The finance chief has delivered consistently excellent numbers since he took over from Depak Ahuja in March 2019. Profit margins have actually increased even as smaller, lower-priced vehicles like the Model 3 were rolled out, and the key is his tight control over costs. Earnings rise disproportionately higher to vehicle sales growth, in part because operating expenses remain astonishingly lean. 

Kirkhorn would be a CEO trusted by the investor community, and while Musk is known to heavily favor engineers over bean counters, he may have decided that a numbers man at the top of the company could free up the brains like Baglino to focus on what they do best: develop industry-leading products. 

JB Straubel

Many long-term Tesla fans would like to see a return of JB, a key companion of Musk during the earlier days of the company. Straubel, who had been at the EV pioneer almost from the very beginning of the company's founding left in 2019 after 15 years to run his own company, an EV battery recycling firm called Redwood Materials.

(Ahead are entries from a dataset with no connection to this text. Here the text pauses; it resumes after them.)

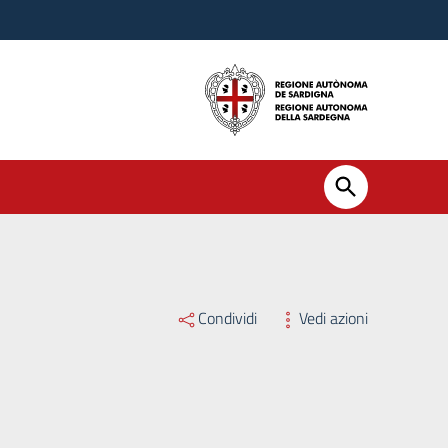
Condividi
Vedi azioni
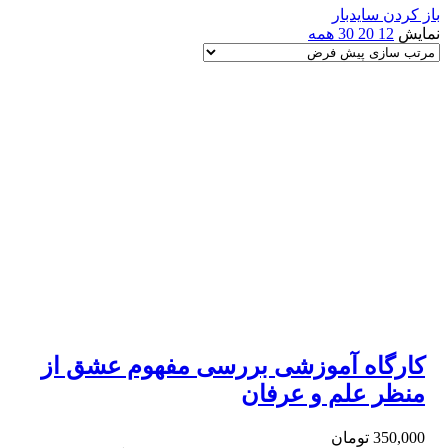
باز کردن سایدبار
نمایش
12
20
30
همه
کارگاه آموزشی بررسی مفهوم عشق از
منظر علم و عرفان
350,000
تومان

The two maintain a friendly relationship based on mutual respect, and they reconnected recently at a Financial Times event where they reminisced about the company's difficult start. One scenario viewed as ideal by some investors, therefore, is if Tesla were to expand its vertical integration by acquiring Straubel’s recycling company and groom him to be Musk’s replacement. 

Dark horse

Musk is a capricious CEO, someone who trusts his gut instinct—whether it’s developing a polarizing model like the Cybertruck that initially repelled with its alien design, or choosing to rely solely on cameras for advanced driver assistant systems while eschewing LiDAR, radar, and even ultrasonic sensors

He might feel an outsider would be better suited to shake things up, and reportedly has considered external candidates like Herbert Diess. The ex-Volkswagen Group CEO is known to be almost as demanding a manager as Musk, someone who challenges internal conventions and is a visionary in his own right. While Diess, who cultivated a mutually friendly rivalry with Musk, is no longer an ideal age, Musk could look for someone along the same mold.

So when could this happen?

Likely not for some time, but it’s always good for a board to have a contingency plan in place.

This is especially true given that Musk is currently diverting his attention away to manage another company—much to the chagrin of Tesla's shareholders.

“I will continue to run Twitter until it is in a strong place, which will take some time,” he posted on Wednesday in the latest sign the social media platform is consuming the better part of his management capacities.

A still youthful 51 years of age, Musk, who claims to have shed 30 pounds fasting recently, remains the company’s largest shareholder, and his vast wealth derives from the value of his stock.

That means he is properly motivated to continue playing a major role for the foreseeable future.